Question: What is the variable represented here by the x-axis? What do the regions A/B/C represent, and what the are selections dividing them? What does ‘pass’ and ‘fail’ refer to?
Solution
We can start with the pass/fail, which refers to the top tag. The x-axis is mtop, meaning the regions A/B/C are different mass ranges: A is low-mass, B is the top-mass window, and C is high-mass.
Need for Data Driven Background Estimation
QCD modeling is notoriusly hard to model. One strategy to modeling processes that are not well simulated is to remove the effect of well-modeled processes from data, then creating a shape template on which to match the poor-modeled background. This approach to estimating the background is called data-driven estimation.
Question: What background processes to our signal would be good candidates for data-driven estimation?
Solution
Multi-jet QCD is almost always estimated using a data-driven technique. In addition, the W+Jets process has a QCD-formed top candidates. ttbar and singletop are relatively well-modeled, however the normalization of their distributions are allowed to float in the final parameter fit.
Validation Regions
When we obtain either a scale factor or transfer function to extrapolate from the Control Region to the Signal Region, it is often useful to have a Validation Region that lies somewhere in between these two regions where one can apply the correction to the MC and check against data to ensure good agreement. In the framework we are walking you through, the fit uses all available (non-blinded) regions to simultaneously fit the transfer function parameters, leaing no space ‘between’ the SRs and CRs to define a VR.
Blinding
One thing to keep in mind when using data before settling on final signal and control region selections is the possibility of biasing one’s methods by being exposed to the data.

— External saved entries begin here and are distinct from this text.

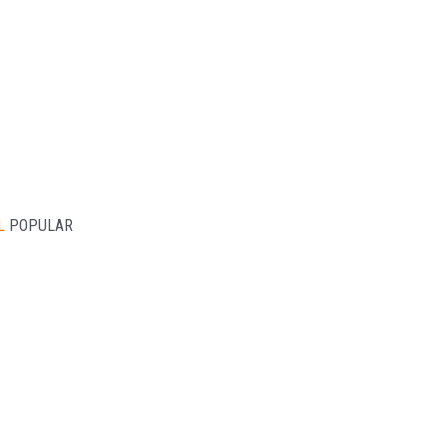
L
POPULAR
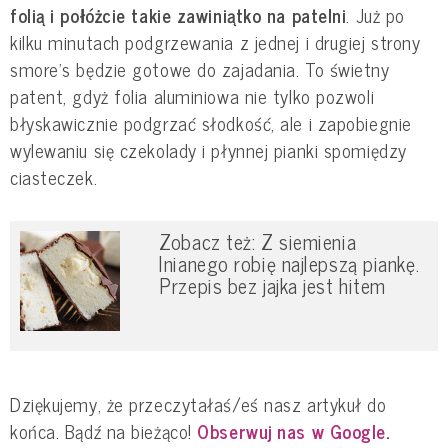
folią i połóżcie takie zawiniątko na patelni
. Już po
kilku minutach podgrzewania z jednej i drugiej strony
smore's będzie gotowe do zajadania. To świetny
patent, gdyż folia aluminiowa nie tylko pozwoli
błyskawicznie podgrzać słodkość, ale i zapobiegnie
wylewaniu się czekolady i płynnej pianki spomiędzy
ciasteczek.
Zobacz też: Z siemienia
lnianego robię najlepszą piankę.
Przepis bez jajka jest hitem
Dziękujemy, że przeczytałaś/eś nasz artykuł do
końca. Bądź na bieżąco!
Obserwuj nas w Google
.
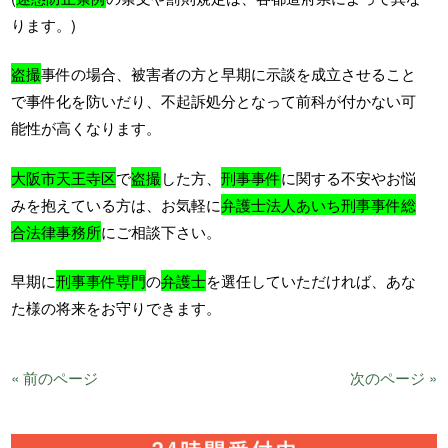
ります。)
盗撮
事件の場合、被害者の方と早期に示談を成立させること
で事件化を防いだり、不起訴処分となって前科が付かない可
能性が高くなります。
大阪市天王寺区
で
盗撮
した方、
刑事事件
に関する不安やお悩
みを抱えている方は、お気軽に
弁護士法人あいち刑事事件総
合法律事務所
にご相談下さい。
早期に
刑事事件専門
の
弁護士
を選任していただければ、あな
た様の将来をお守りできます。
« 前のページ
次のページ »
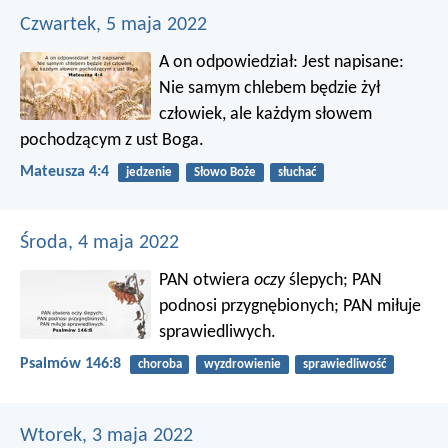
Czwartek, 5 maja 2022
A on odpowiedział: Jest napisane:
Nie samym chlebem będzie żył
człowiek, ale każdym słowem
pochodzącym z ust Boga.
Mateusza 4:4
jedzenie
Słowo Boże
słuchać
Środa, 4 maja 2022
PAN otwiera
oczy
ślepych;
PAN
podnosi przygnębionych;
PAN miłuje
sprawiedliwych.
Psalmów 146:8
choroba
wyzdrowienie
sprawiedliwość
Wtorek, 3 maja 2022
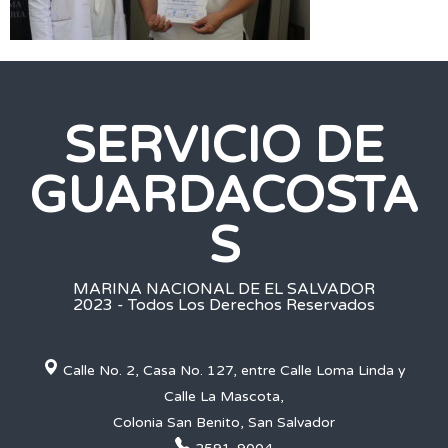
SERVICIO DE
GUARDACOSTA
S
MARINA NACIONAL DE EL SALVADOR
2023 - Todos Los Derechos Reservados
Calle No. 2, Casa No. 127, entre Calle Loma Linda y
Calle La Mascota,
Colonia San Benito, San Salvador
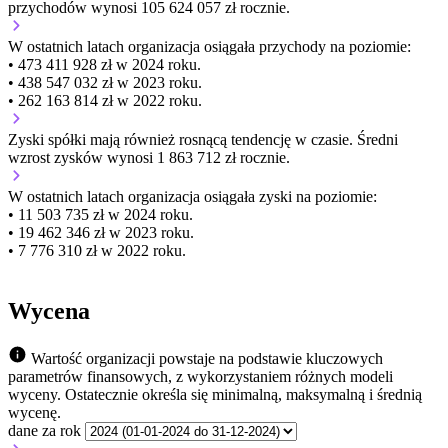
przychodów wynosi 105 624 057 zł rocznie.
W ostatnich latach organizacja osiągała przychody na poziomie:
• 473 411 928 zł w 2024 roku.
• 438 547 032 zł w 2023 roku.
• 262 163 814 zł w 2022 roku.
Zyski spółki mają
również
rosnącą
tendencję w czasie.
Średni
wzrost zysków wynosi 1 863 712 zł rocznie.
W ostatnich latach organizacja osiągała zyski na poziomie:
• 11 503 735 zł w 2024 roku.
• 19 462 346 zł w 2023 roku.
• 7 776 310 zł w 2022 roku.
Wycena
Wartość organizacji powstaje na podstawie kluczowych
parametrów finansowych, z wykorzystaniem różnych modeli
wyceny. Ostatecznie określa się minimalną, maksymalną i średnią
wycenę.
dane za rok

For example, one could imagine a situation where one is ‘testing’ methods in a signal region and then observes a ‘problem’ (lack of events, too many events, etc) which guides the analyzer to biased decision-making. A similar problem can occur if a control or validation region is chosen that has significant signal contamination. To avoid these problems, we ‘blind’ our data whenever possible. That is, we do not look at any data in the SRs, when appropriate we could also deicde to remove data if it passes a significance threshold, and ensuring the control/validation regions have little signal contamination.
Key Points
The backgrounds involved are processes producing jets with large pT that look like t+W.
All-hadronic ttbar can look like t+W if one of tops has a very soft (or untagged) b-jet. MC is reasonably modeled
Singletop production is sub-dominant, but irreducible. MC is reasonably modeled
LHC is a hadron collider, multi-jet production (QCD) is almost always a background in all hadronic analyses.
W/Z+Jets behaves a lot like multi-jet production since the top-tag it passes to make it into out signal selection comes from combinatoric combination of jets.
Control regions are used to study specific backgrounds in a kinematic region orthogonal to the signal regions; we test our background estimation in CRs and apply corrections needed there to the SR.
Validation regions are designed to lie orthgonal but between CRs and SRs, perhaps with lower target BG purity, to test the corrections extracted from the CR that will be applied to SRs.
Blinding is the convention of not looking at data in the SR (or any signal-enriched selection).